Platelet Function in Osteoarthritis Patients Is Not Affected By Celebrex

CHICAGO, IL — February 15, 2000- A double-blind, randomized, placebo-controlled study published in this month’s Journal of Clinical Pharmacology concludes that the COX-2 specific inhibitor Celebrex® (celecoxib capsules) does not interfere with platelet function, even at 1200 mg per day, which is six times the recommended daily dose for osteoarthritis. Normal platelet function is important for patients at risk of bleeding and for those who are already taking medications that increase the risk of bleeding. This is significant for the millions of Americans with arthritis who may be taking low-dose aspirin for cardiovascular disease prophylaxis.

Study authors report that “unlike celecoxib or placebo, naproxen produce[s] statistically significant reductions in platelet aggregation…and increased bleeding time.” In contrast, the study notes that even at very high doses, “celecoxib will not interfere with normal mechanisms of platelet aggregation and hemostasis, supporting the premise that celecoxib is COX-1 sparing relative to conventional NSAIDs [nonsteroidal anti-inflammatory drugs].”

The study was designed to compare the platelet effects of very high doses of Celebrex (600 mg bid) to commonly prescribed therapeutic doses of naproxen (500 mg bid) by examining measures of platelet function (e.g., bleeding time) in healthy subjects. Study participants were randomized to receive either Celebrex, naproxen, or placebo at varying doses over a 10-day period. Unlike naproxen, Celebrex was found to have no significant effect on bleeding time, even at six times the recommended daily dose for osteoarthritis patients.

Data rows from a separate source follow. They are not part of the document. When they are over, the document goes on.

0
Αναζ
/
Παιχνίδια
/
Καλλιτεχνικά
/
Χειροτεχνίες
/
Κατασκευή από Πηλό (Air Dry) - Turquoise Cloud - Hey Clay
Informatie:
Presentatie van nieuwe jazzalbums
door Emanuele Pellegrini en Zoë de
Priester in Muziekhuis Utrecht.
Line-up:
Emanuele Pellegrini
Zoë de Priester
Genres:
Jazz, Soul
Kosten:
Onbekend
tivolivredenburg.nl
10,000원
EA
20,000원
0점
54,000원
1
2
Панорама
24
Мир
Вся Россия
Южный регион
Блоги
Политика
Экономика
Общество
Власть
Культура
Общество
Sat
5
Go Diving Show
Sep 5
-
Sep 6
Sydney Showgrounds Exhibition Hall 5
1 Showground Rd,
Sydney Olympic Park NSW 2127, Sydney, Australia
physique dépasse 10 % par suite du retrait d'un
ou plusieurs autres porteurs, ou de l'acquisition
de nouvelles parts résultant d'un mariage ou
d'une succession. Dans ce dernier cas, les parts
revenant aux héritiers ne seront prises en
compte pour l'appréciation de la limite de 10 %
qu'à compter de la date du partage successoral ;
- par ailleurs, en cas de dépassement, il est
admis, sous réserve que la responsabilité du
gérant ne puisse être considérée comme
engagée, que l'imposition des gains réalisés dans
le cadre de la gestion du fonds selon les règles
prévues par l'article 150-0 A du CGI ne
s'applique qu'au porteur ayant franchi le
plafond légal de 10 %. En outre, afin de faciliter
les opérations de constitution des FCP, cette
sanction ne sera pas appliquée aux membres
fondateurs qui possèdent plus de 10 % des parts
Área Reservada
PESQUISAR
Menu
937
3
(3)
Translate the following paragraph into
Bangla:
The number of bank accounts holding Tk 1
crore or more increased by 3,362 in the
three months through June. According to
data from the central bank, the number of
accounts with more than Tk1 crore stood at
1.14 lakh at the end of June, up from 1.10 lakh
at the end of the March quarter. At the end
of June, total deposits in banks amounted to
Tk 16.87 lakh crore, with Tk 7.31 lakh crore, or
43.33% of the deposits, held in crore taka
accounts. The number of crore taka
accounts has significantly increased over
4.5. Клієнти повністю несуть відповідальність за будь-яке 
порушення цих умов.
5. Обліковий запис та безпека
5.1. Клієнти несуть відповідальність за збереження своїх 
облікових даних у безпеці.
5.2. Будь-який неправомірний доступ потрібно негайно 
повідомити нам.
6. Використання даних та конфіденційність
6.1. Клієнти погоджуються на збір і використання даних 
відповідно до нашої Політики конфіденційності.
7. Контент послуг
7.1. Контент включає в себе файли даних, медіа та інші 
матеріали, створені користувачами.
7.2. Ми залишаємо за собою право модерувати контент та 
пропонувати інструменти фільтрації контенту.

Commenting on the study, rheumatologist Roland Moskowitz, M.D., of University Hospitals of Cleveland, said, “The study, which demonstrates that Celebrex doesn’t affect platelet function, points out one of the safety benefits of this drug. Since osteoarthritis and cardiovascular disease frequently occur together in elderly individuals, lack of platelet inhibition makes the drug a logical choice for patients using low-dose aspirin for cardiovascular disease prevention.” The Celebrex product labeling states that it can be used with low-dose aspirin. “This benefit meshes nicely with the fact that at recommended doses, there doesn’t appear to be any dose-related increase in the cardiovascular-related side effects of hypertension or peripheral edema.”

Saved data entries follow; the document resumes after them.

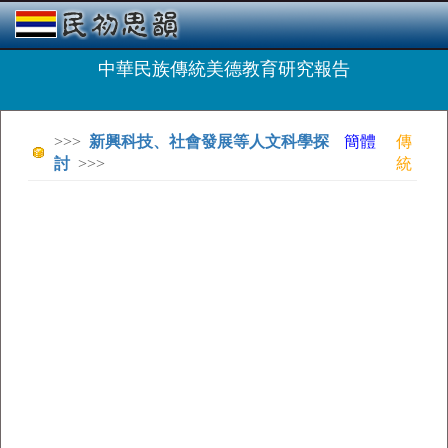
中華民族傳統美德教育研究報告
>>>
新興科技、社會發展等人文科學探
簡體
傳
討
>>>
統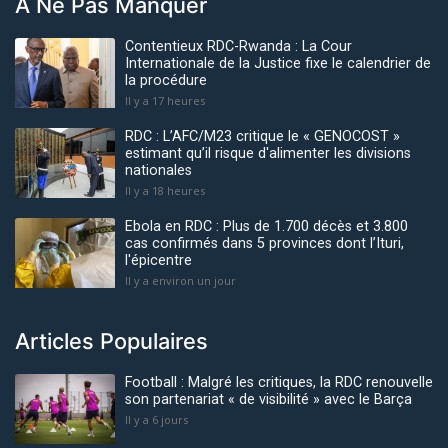
À Ne Pas Manquer
Contentieux RDC-Rwanda : La Cour
Internationale de la Justice fixe le calendrier de
la procédure
Il y a 17 heures
RDC : L’AFC/M23 critique le « GENOCOST »
estimant qu’il risque d'alimenter les divisions
nationales
Il y a 18 heures
Ebola en RDC : Plus de 1.700 décès et 3.800
cas confirmés dans 5 provinces dont l’Ituri,
l'épicentre
Il y a environ un jour
Articles Populaires
Football : Malgré les critiques, la RDC renouvelle
son partenariat « de visibilité » avec le Barça
Il y a 6 jours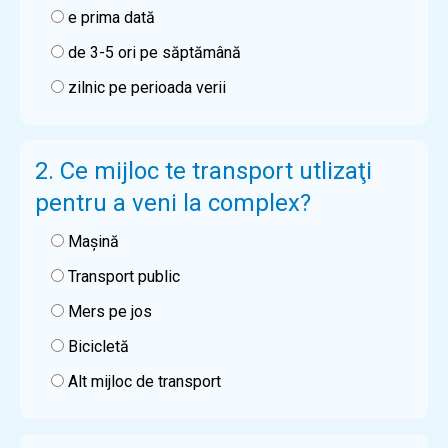
e prima dată
de 3-5 ori pe săptămână
zilnic pe perioada verii
2. Ce mijloc te transport utlizaţi
pentru a veni la complex?
Maşină
Transport public
Mers pe jos
Bicicletă
Alt mijloc de transport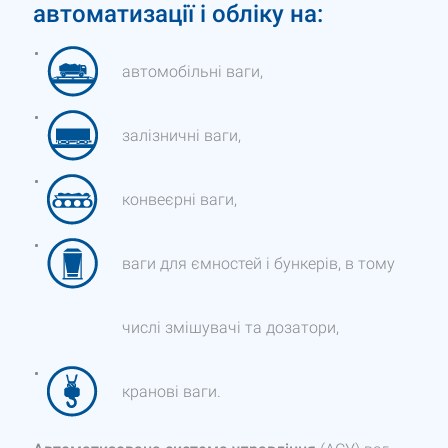
автоматизації і обліку на:
автомобільні ваги,
залізничні ваги,
конвеєрні ваги,
ваги для ємностей і бункерів, в тому
числі змішувачі та дозатори,
кранові ваги.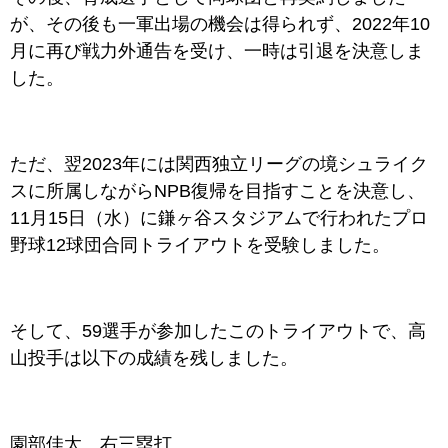
が、その後も一軍出場の機会は得られず、2022年10
月に再び戦力外通告を受け、一時は引退を決意しま
した。
ただ、翌2023年には関西独立リーグの境シュライク
スに所属しながらNPB復帰を目指すことを決意し、
11月15日（水）に鎌ヶ谷スタジアムで
行われたプロ
野球12球団合同トライアウトを受験しました。
そして、59選手が参加したこのトライアウトで、高
山投手は以下の成績を残しました。
園部佳太 右三塁打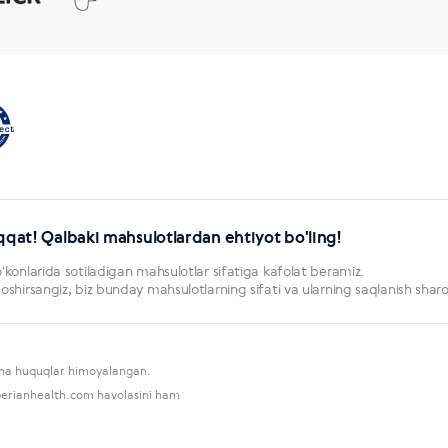
qqat! Qalbaki mahsulotlardan ehtiyot bo'ling!
konlarida sotiladigan mahsulotlar sifatiga kafolat beramiz.
hirsangiz, biz bunday mahsulotlarning sifati va ularning saqlanish sharo
cha huquqlar himoyalangan.
iberianhealth.com havolasini ham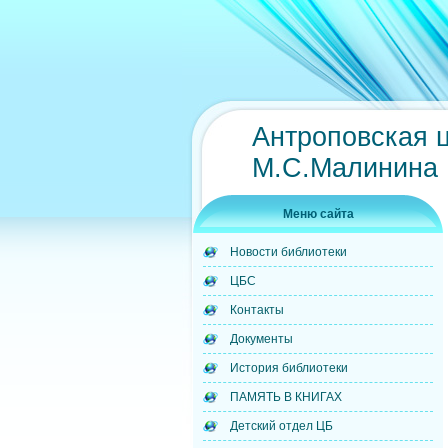
Антроповская 
М.С.Малинина
Меню сайта
Новости библиотеки
ЦБС
Контакты
Документы
История библиотеки
ПАМЯТЬ В КНИГАХ
Детский отдел ЦБ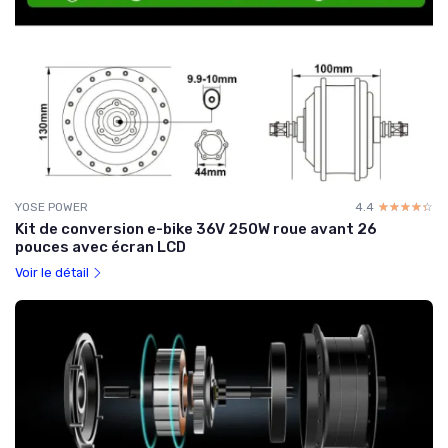
YOSE POWER
4.4
☆☆☆☆☆
★★★★★
Kit de conversion e-bike 36V 250W roue avant 26
pouces avec écran LCD
Voir le détail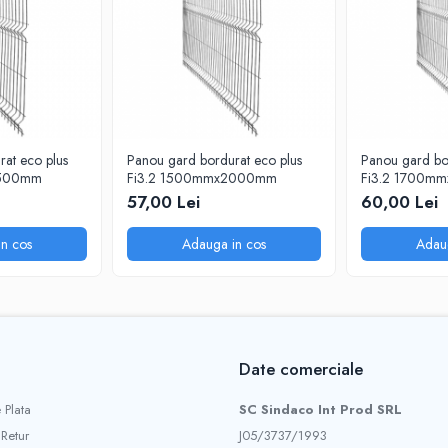
at eco plus
Panou gard bordurat eco plus
Panou gard bo
2500mm
Fi3.2 1500mmx2000mm
Fi3.2 1700m
57,00 Lei
60,00 Lei
n cos
Adauga in cos
Adau
Date comerciale
 Plata
SC Sindaco Int Prod SRL
 Retur
J05/3737/1993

The Centers for Disease Control and Prevention estimates that one in five people age 35 and older take aspirin to prevent cardiovascular disease. In addition, one in four adults has hypertension in the United States. Moreover, up to one in three hypertensive patients has arthritis (approximately 18 million people). Arthritis is the leading health condition for those over 50 and is the leading cause of disability in the United States.

Celebrex, co-promoted by Searle and Pfizer Inc, is indicated for the relief of the pain and inflammation of osteoarthritis and adult rheumatoid arthritis. The product is also the only COX-2 specific inhibitor with an indication outside of the arthritis and pain therapeutic areas. It was approved as an oral adjunct to usual care (i.e., endoscopic surveillance and surgery) for patients with familial adenomatous polyposis (FAP)-a rare and devastating genetic disease that without surgical removal of the colon and/or endoscopic surveillance almost always results in colorectal cancer by age 40-50.

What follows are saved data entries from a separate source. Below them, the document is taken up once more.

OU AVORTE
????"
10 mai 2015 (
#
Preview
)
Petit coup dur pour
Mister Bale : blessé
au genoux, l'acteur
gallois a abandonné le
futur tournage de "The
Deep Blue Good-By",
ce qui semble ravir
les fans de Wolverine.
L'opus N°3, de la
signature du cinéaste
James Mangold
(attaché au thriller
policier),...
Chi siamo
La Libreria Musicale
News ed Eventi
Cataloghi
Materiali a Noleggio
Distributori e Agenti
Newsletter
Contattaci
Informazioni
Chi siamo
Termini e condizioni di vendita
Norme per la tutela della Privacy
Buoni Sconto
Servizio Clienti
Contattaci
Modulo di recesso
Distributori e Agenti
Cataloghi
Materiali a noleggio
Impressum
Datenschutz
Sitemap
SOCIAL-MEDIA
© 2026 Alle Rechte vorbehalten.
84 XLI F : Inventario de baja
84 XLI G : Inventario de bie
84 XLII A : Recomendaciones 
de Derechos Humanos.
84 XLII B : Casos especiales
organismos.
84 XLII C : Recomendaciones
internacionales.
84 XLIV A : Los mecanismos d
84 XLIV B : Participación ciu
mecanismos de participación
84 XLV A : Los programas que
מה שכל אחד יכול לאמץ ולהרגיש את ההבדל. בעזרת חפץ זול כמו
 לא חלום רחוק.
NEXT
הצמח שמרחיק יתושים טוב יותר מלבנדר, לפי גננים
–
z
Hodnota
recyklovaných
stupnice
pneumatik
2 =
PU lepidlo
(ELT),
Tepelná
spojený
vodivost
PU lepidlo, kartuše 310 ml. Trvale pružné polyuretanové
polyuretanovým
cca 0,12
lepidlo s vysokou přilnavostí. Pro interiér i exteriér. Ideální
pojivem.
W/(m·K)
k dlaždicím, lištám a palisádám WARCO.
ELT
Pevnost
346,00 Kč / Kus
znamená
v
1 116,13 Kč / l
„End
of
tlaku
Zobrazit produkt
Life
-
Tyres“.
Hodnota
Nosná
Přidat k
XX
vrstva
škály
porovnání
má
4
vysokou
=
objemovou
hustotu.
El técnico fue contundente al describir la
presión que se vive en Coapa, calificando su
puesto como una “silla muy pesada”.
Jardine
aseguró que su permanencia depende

Patients who have a known allergic reaction to celecoxib, certain sulfa drugs called sulfonamides, aspirin or NSAIDs should not use Celebrex. As with all NSAIDs, serious gastrointestinal (GI) toxicity can occur with or without warning symptoms. Concomitant administration of Celebrex with aspirin does not reduce the GI or other risks associated with aspirin use.

As with all NSAIDs, Celebrex should be used with caution in patients with fluid retention, hypertension, or heart failure. In clinical trials, the most common side effects of Celebrex were dyspepsia, diarrhea and abdominal pain, which were generally mild to moderate.